Erdogan e il giornale filogovernativo Sabah accusano i miliziani curdi siriani dell’YPG, definiti terroristi e di fatto messi sullo stesso piano dell’ISIS, di attaccare il confine raffiche di mortai verso le zone di confine; secondo tali fonti ieri sarebbero morti altri due civili nella provincia di Mardin, portando a 20 il totale delle vittime in Turchia. Sul fronte curdo i morti tra la popolazione sono invece almeno 90, tra cui 21 minori secondo l’ultimo bollettino dell’Ondus (Osservatorio Siriano per i Diritti Umani), 158 combattenti curdi e 121 filo-turchi. Secondo fonti turche sono oltre 600 i combattenti nemici uccisi.

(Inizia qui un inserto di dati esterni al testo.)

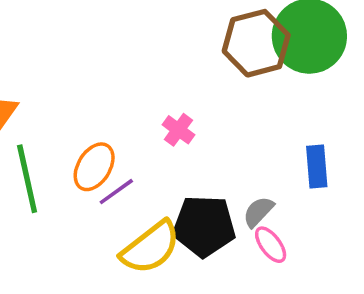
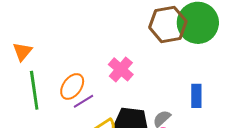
pink cross: (178, 130) -> (121, 69), size x1.4

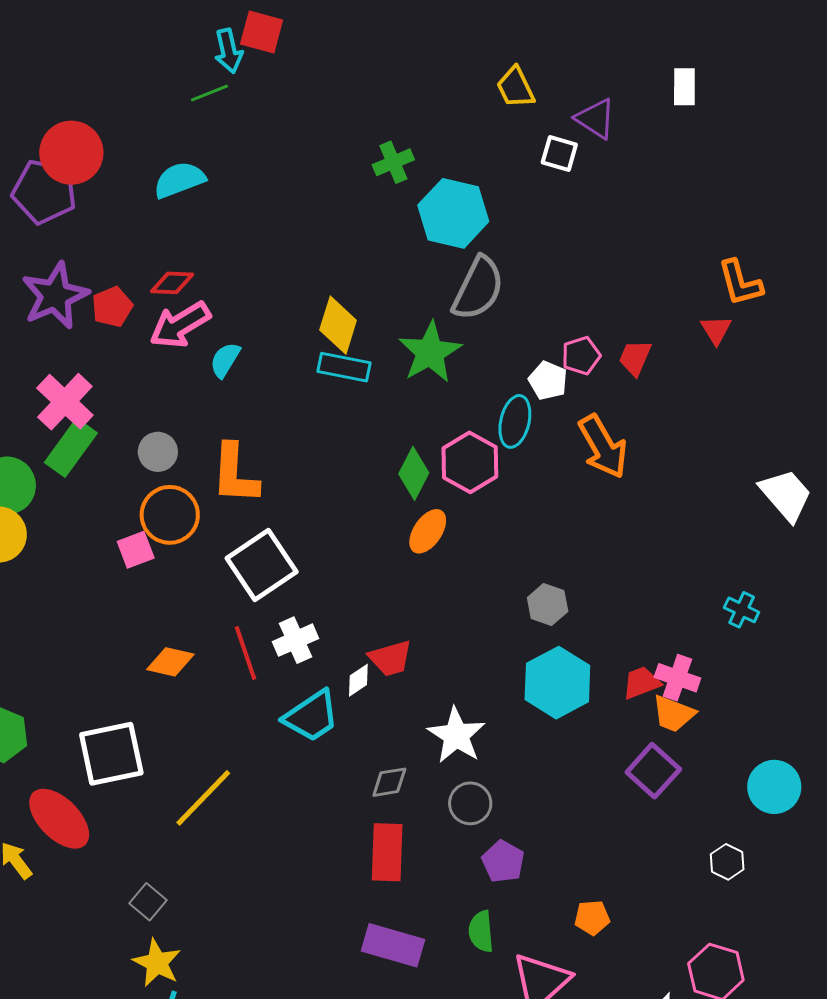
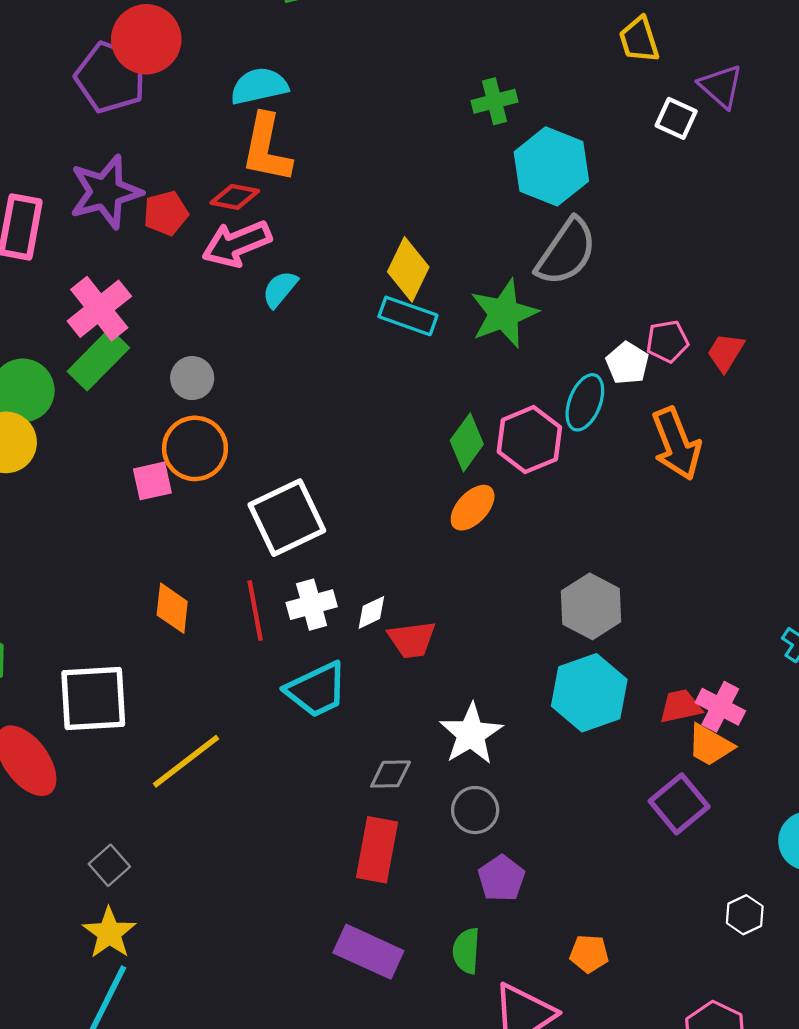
orange L-shape: (235, 474) -> (266, 148), moved
gray hexagon: (548, 605) -> (591, 606), size x1.4
orange diamond: (170, 662) -> (172, 608), turned 75
white diamond: (358, 680) -> (371, 612), moved

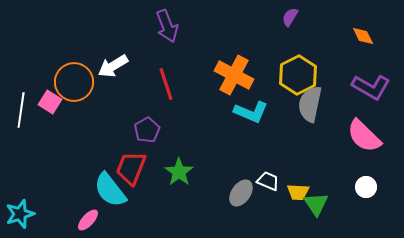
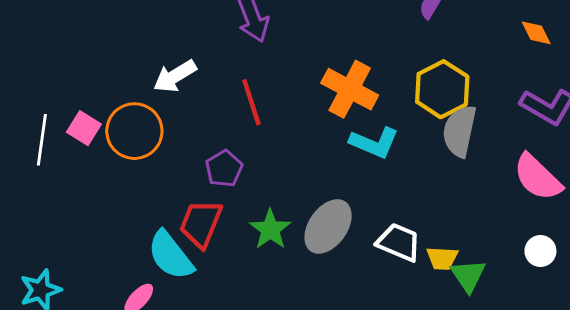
orange circle: (74, 82) -> (134, 131), moved
white trapezoid: (268, 181) -> (399, 242), size x1.4
gray ellipse: (241, 193) -> (328, 226), moved, size x1.4

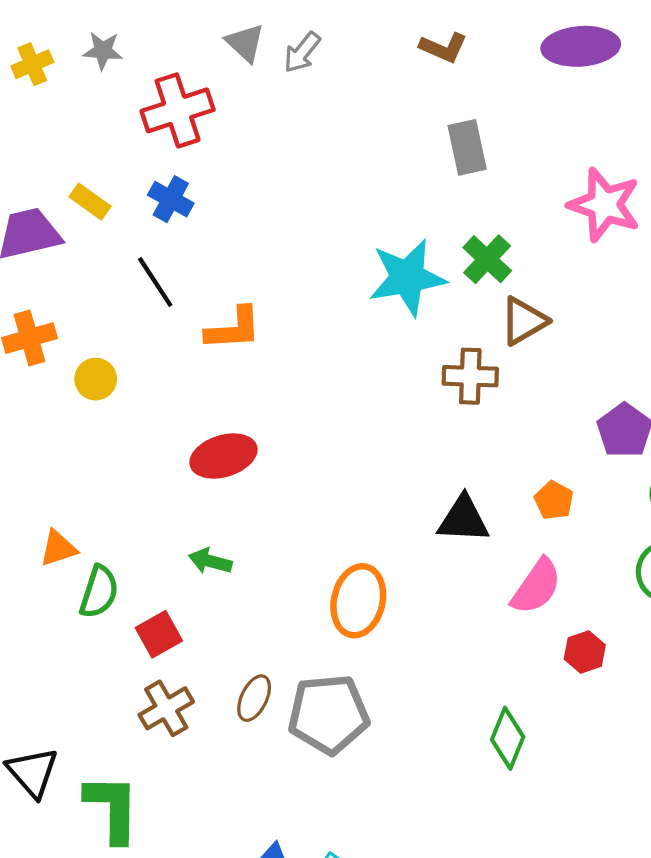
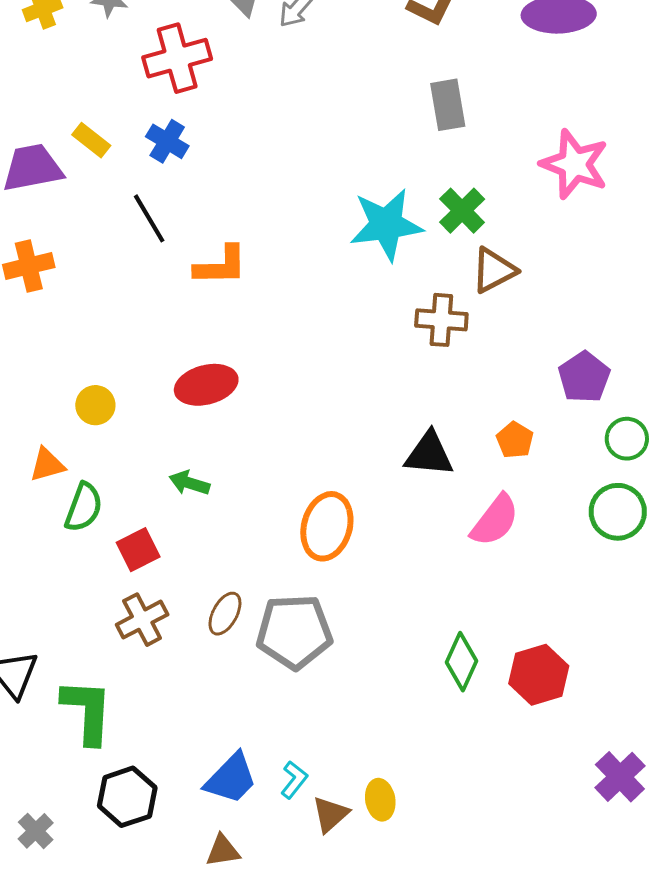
yellow circle: (96, 379) -> (95, 405), moved
red hexagon: (585, 652) -> (539, 675), moved, size x1.5

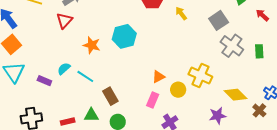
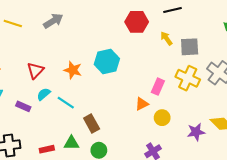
red triangle: (64, 20) -> (35, 70), moved
gray square: (219, 20) -> (190, 47), moved, turned 30
yellow cross: (200, 75) -> (188, 78), moved
pink rectangle: (153, 100) -> (158, 87), moved
purple star: (218, 116) -> (196, 132), moved

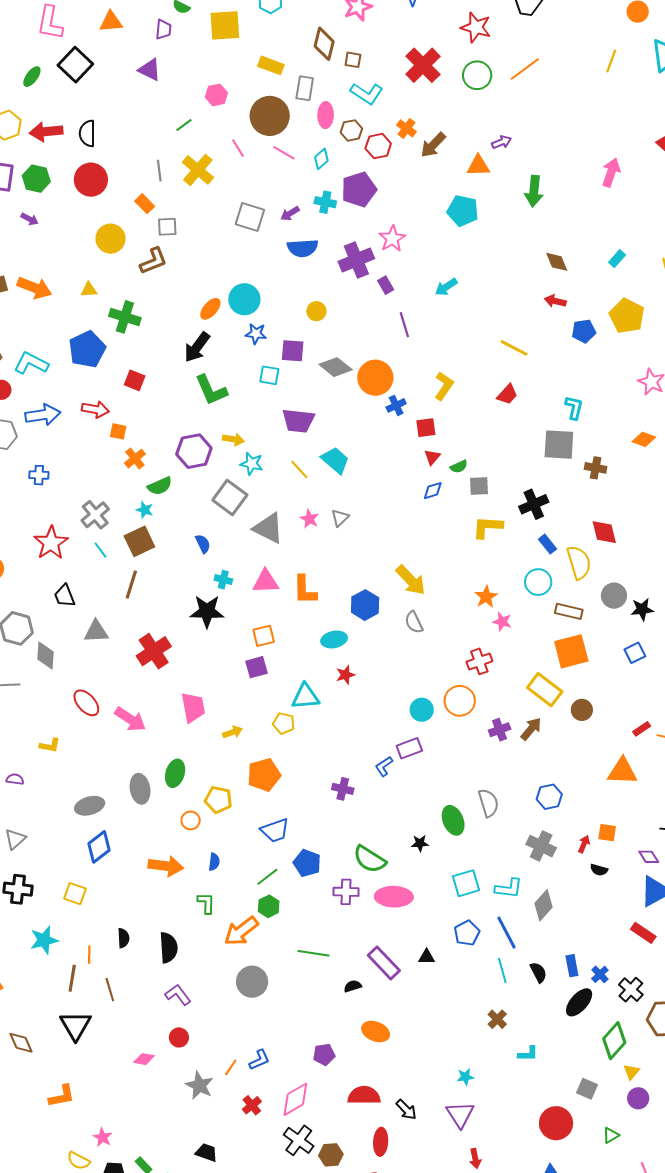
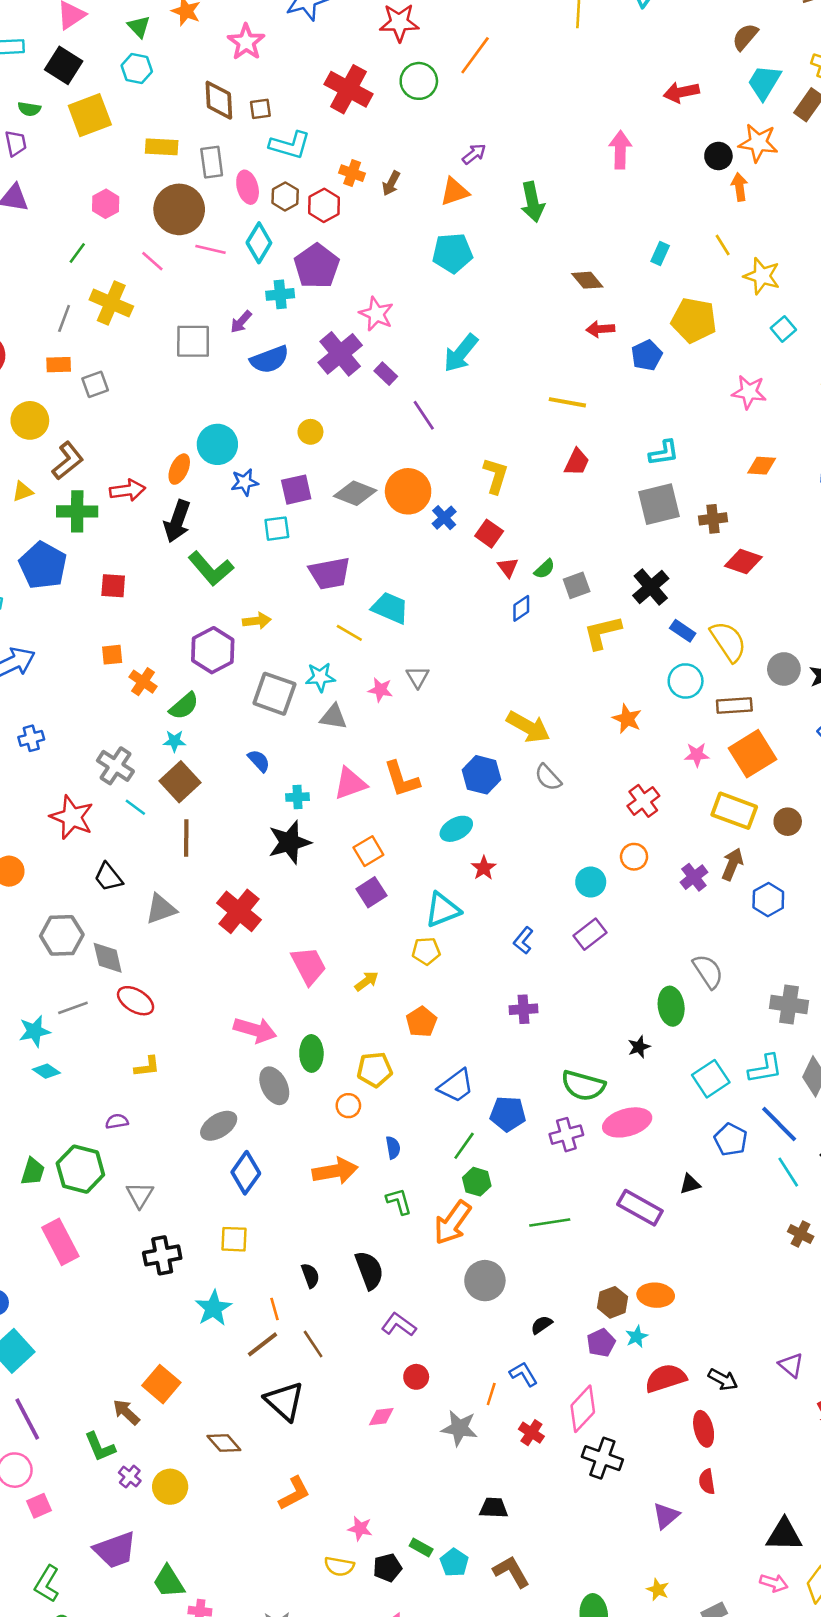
brown arrow: (433, 145) -> (391, 183), size x0.7
cyan diamond: (321, 159) -> (259, 243), size x1.4
gray line: (159, 171) -> (64, 318), turned 45
orange rectangle: (145, 204) -> (59, 365), turned -30
brown L-shape: (153, 261) -> (68, 461), moved
cyan arrow: (446, 287) -> (461, 353), size x1.4
cyan L-shape: (574, 408) -> (664, 453), turned 85
red arrow: (95, 409) -> (128, 490), moved
red square: (426, 428) -> (489, 534), turned -30
cyan star: (252, 464) -> (320, 677), moved
gray triangle: (268, 528) -> (333, 717), size x0.7
red diamond: (604, 532) -> (743, 562), moved, turned -40
pink star: (502, 622) -> (697, 755), moved
orange circle: (460, 701) -> (634, 857), size x0.7
red ellipse: (86, 703) -> (136, 1001), moved
pink arrow: (130, 719) -> (255, 1030), moved
blue L-shape: (384, 766) -> (523, 940), moved
orange pentagon: (264, 775) -> (421, 1022), size x0.7
blue hexagon: (549, 797) -> (768, 900), moved
green ellipse: (453, 820) -> (671, 1006), turned 32
brown line: (72, 978) -> (262, 1344), turned 60
black semicircle: (353, 986) -> (542, 1325), moved
blue L-shape: (259, 1060) -> (524, 1374), turned -80
cyan star: (465, 1077) -> (637, 1337), moved
purple triangle: (460, 1114) -> (791, 1365), size x0.7
brown hexagon: (331, 1155) -> (612, 1302), moved

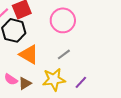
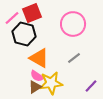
pink semicircle: (11, 79) -> (37, 76), moved
yellow star: (54, 79) -> (51, 83), moved

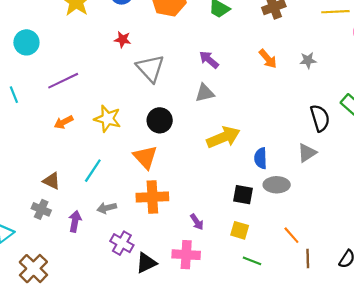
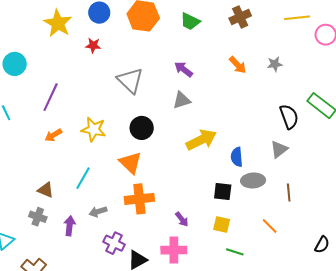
red star: (123, 40) -> (93, 45), moved
purple line: (63, 81) -> (51, 97), turned -36
brown line: (308, 259) -> (289, 193), moved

La presa di posizione della Russia certamente potrebbe aprire nuovi scenari nella geopolitica non soltanto mediorientale ma anche mondiale. Difficile lanciarsi in analisi e previsioni accurate di una situazione ancora in pieno divenire. Certo è che l’intervento della Russia non giunge del tutto inatteso, visto il legame col regime di Assad, sostenuto politicamente e militarmente durante a guerra civile siriana del 2011. Assad da parte sua non è per i curdi che il male minore (tale i combattenti curdi lo considerano) se è vero, come si vocifera, che l’accordo porterà, tra l’altro, allo smantellamento dell’YPG (Unità di Protezione Popolare), direttamente affiliata al PKK secondo l’organismo inglese The Henry Jackson Society, e al suo assorbimento nell’SDF (Syrian Democratic Forces). Assad potrà così riprendere il controllo dei territori ad est della Siria, strategici per la presenza sia di giacimenti petroliferi che di importanti vie di comunicazione. Putin, insomma, ha potuto consolidare ulteriormente il controllo sull’area prima grazie al patto tra il Rojava e Assad, poi col suo diretto intervento.

Resta invece l’incognita di quali saranno esattamente le ricadute del patto con Assad e dell’intervento russo sulle sorti del popolo curdo.